That's a lot to ride on one tiny car. And it's a big gamble for consumers, particularly freeway-driving, SUV-loving Americans. But global warming, the boom in green energy, and the changing economics of electric car production -- doing for $100 million what Detroit does for $1 billion -- have unleashed forces that won't be as easy to crush as the EV1 electric car scrapped by General Motors in 2003.

"There is a fundamental shift happening that is going to require new business models," says Ed Kjaer, an electric vehicle veteran who runs the EV program for Southern California Edison. "The timing is right. We are on a path now toward electric cars, and there is no going back." ...

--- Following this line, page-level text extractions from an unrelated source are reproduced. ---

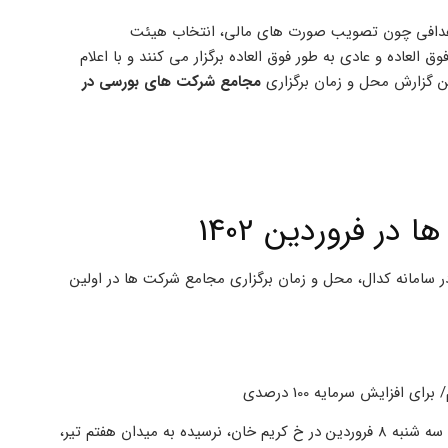
ا اهدافی چون تصویب صورت های مالی، انتخاب هیئت
العاده و عادی به طور فوق العاده برگزار می کنند و با اعلام
ین گزارش محل و زمان برگزاری
مجامع شرکت های بورسی در
ر فروردین 1402
سامانه کدال، محل و زمان برگزاری مجامع شرکت ها در اولین
ساعت 9 سه شنبه 8 فروردین در خ کریم خان، نرسیده به میدان هفتم تیر،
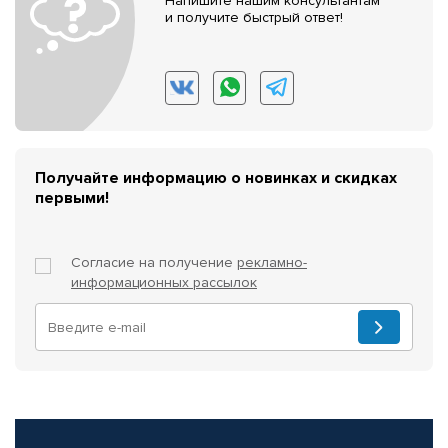
Напишите нашим консультантам
и получите быстрый ответ!
Получайте информацию о новинках и скидках
первыми!
Согласие на получение
рекламно-
информационных рассылок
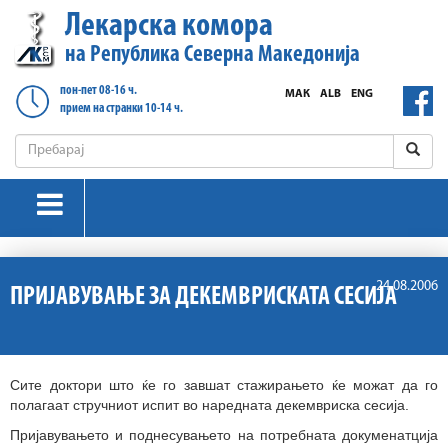
Лекарска комора
на Република Северна Македонија
пон-пет 08-16 ч.
МАК
ALB
ENG
прием на странки 10-14 ч.
24.08.2006
ПРИЈАВУВАЊЕ ЗА ДЕКЕМВРИСКАТА СЕСИЈА
Сите доктори што ќе го завшат стажирањето ќе можат да го
полагаат стручниот испит во наредната декемвриска сесија.
Пријавувањето и поднесувањето на потребната докуменатција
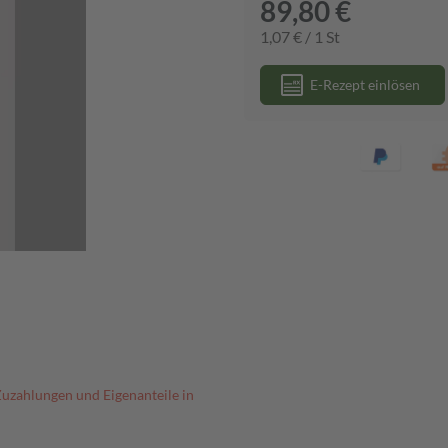
89,80 €
1,07 € / 1 St
E-Rezept einlösen
Zuzahlungen und Eigenanteile in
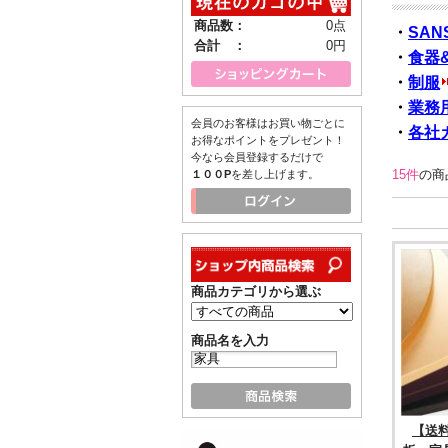
商品数：
0点
・
SAN
合計 ：
0円
・
食器
・
制服
・
業務
会員のお客様はお買い物ごとに
・
各社
お得なポイントをプレゼント！
今なら会員登録するだけで
15件
の商
１００P
を差し上げます。
商品カテゴリから選ぶ
商品名を入力
【送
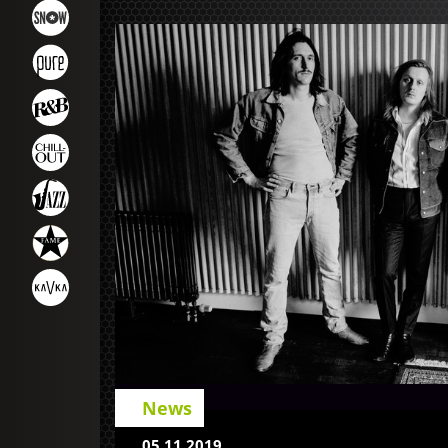
News
05.11.2019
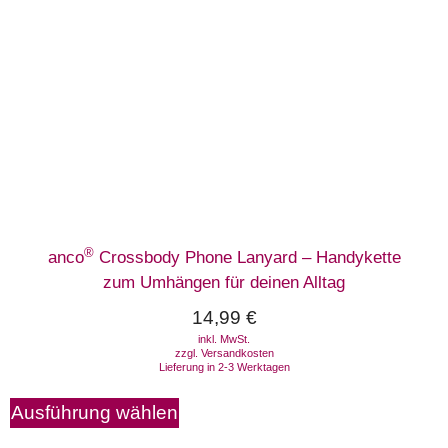
®
anco
Crossbody Phone Lanyard – Handykette
zum Umhängen für deinen Alltag
14,99
€
inkl. MwSt.
zzgl.
Versandkosten
Lieferung in 2-3 Werktagen
Ausführung wählen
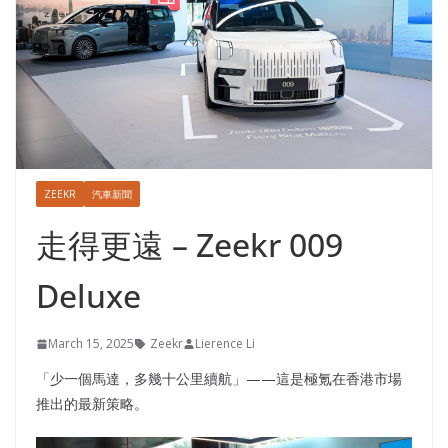
ZEEKR
汽車新聞
走得更遠 – Zeekr 009
Deluxe
March 15, 2025
Zeekr
Lierence Li
「少一個馬達，多幾十公里續航」——這是極氪在香港市場
推出的最新策略。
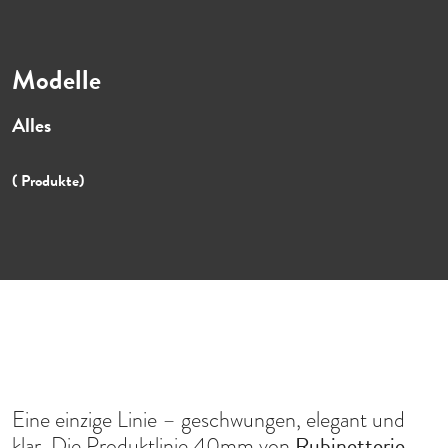
Modelle
Alles
( Produkte)
Eine einzige Linie – geschwungen, elegant und
Rubinetterie
klar. Die Produktlinie 40mm von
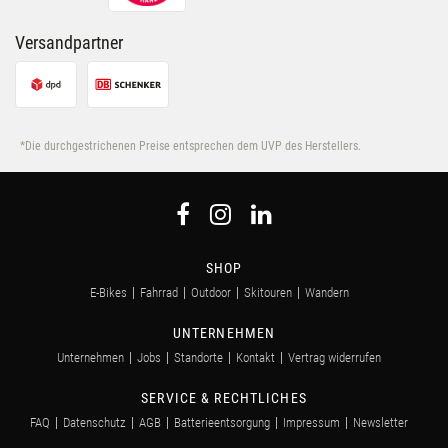
Versandpartner
*Die durchgestrichenen Preise entsprechen dem UVP des Herstellers.
SHOP
E-Bikes
Fahrrad
Outdoor
Skitouren
Wandern
UNTERNEHMEN
Unternehmen
Jobs
Standorte
Kontakt
Vertrag widerrufen
SERVICE & RECHTLICHES
FAQ
Datenschutz
AGB
Batterieentsorgung
Impressum
Newsletter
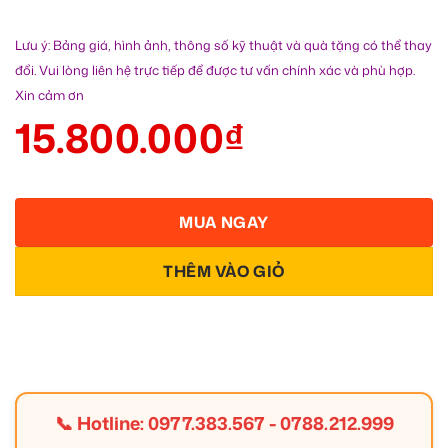
Lưu ý: Bảng giá, hình ảnh, thông số kỹ thuật và quà tặng có thể thay
đổi. Vui lòng liên hệ trực tiếp để được tư vấn chính xác và phù hợp.
Xin cảm ơn
15.800.000
₫
MUA NGAY
THÊM VÀO GIỎ
📞 Hotline:
0977.383.567
-
0788.212.999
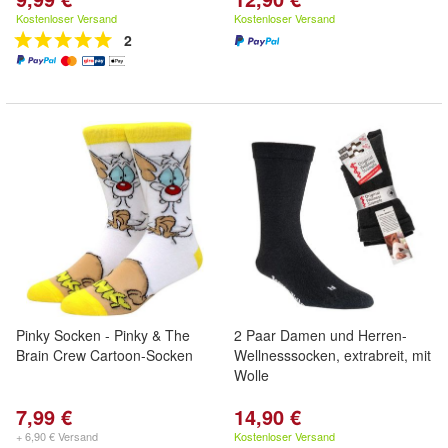
Kostenloser Versand
Kostenloser Versand
2
Pinky Socken - Pinky & The
2 Paar Damen und Herren-
Brain Crew Cartoon-Socken
Wellnesssocken, extrabreit, mit
Wolle
7,99 €
14,90 €
+ 6,90 € Versand
Kostenloser Versand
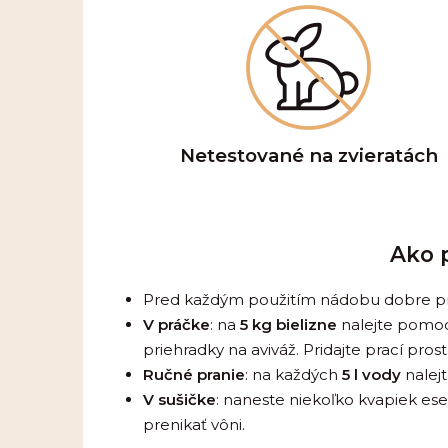
Netestované na zvieratách
Ako p
Pred každým použitím nádobu dobre pr
V práčke
: na
5 kg bielizne
nalejte pomo
priehradky na aviváž. Pridajte prací prost
Ručné pranie
: na každých
5 l vody
nalej
V sušičke
: naneste niekoľko kvapiek es
prenikať vôni.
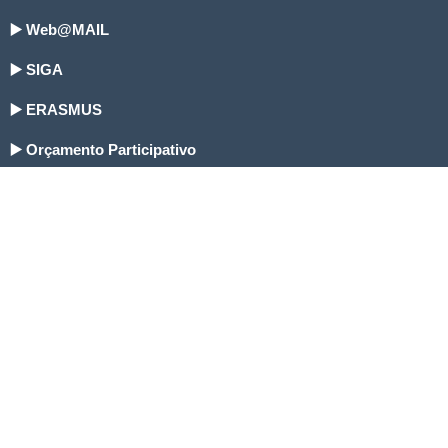
▶️ Web@MAIL
▶️ SIGA
▶️ ERASMUS
▶️ Orçamento Participativo
▶️ Matrículas
▶️ Facebook Biblioteca
▶️ Ciência em Campo
▶️ Portal das Escolas
▶️ Escola VirtuaL
Insatisfação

Willums picked up Think, its factory, and Ford's nearly completed design for a new-model City for the fire-sale price of about $15 million. That freed him to think about how to create a 21st-century car company. Much had changed since Ford sold Think: Global warming was dominating the headlines, the Iraq war had Americans on edge about energy security, and governments were beginning to provide generous tax breaks for electric cars.

"We felt it would be more fun and more profitable to think radically different," Willums says.

One week after his offer for Think was accepted in March 2006, Willums happened to be in Berkeley, where he hooked up with Joel Makower, a well-connected Bay Area green business consultant. Through contacts at Google, Makower arranged for Think to hold a brainstorming session at the Googleplex in Mountain View.

The question on the table, Makower says, was this: "If you could build a car company from the ground up, with all we know about the Web and mass customization and social responsibility and localization and sustainability and viral marketing, what would that look like?"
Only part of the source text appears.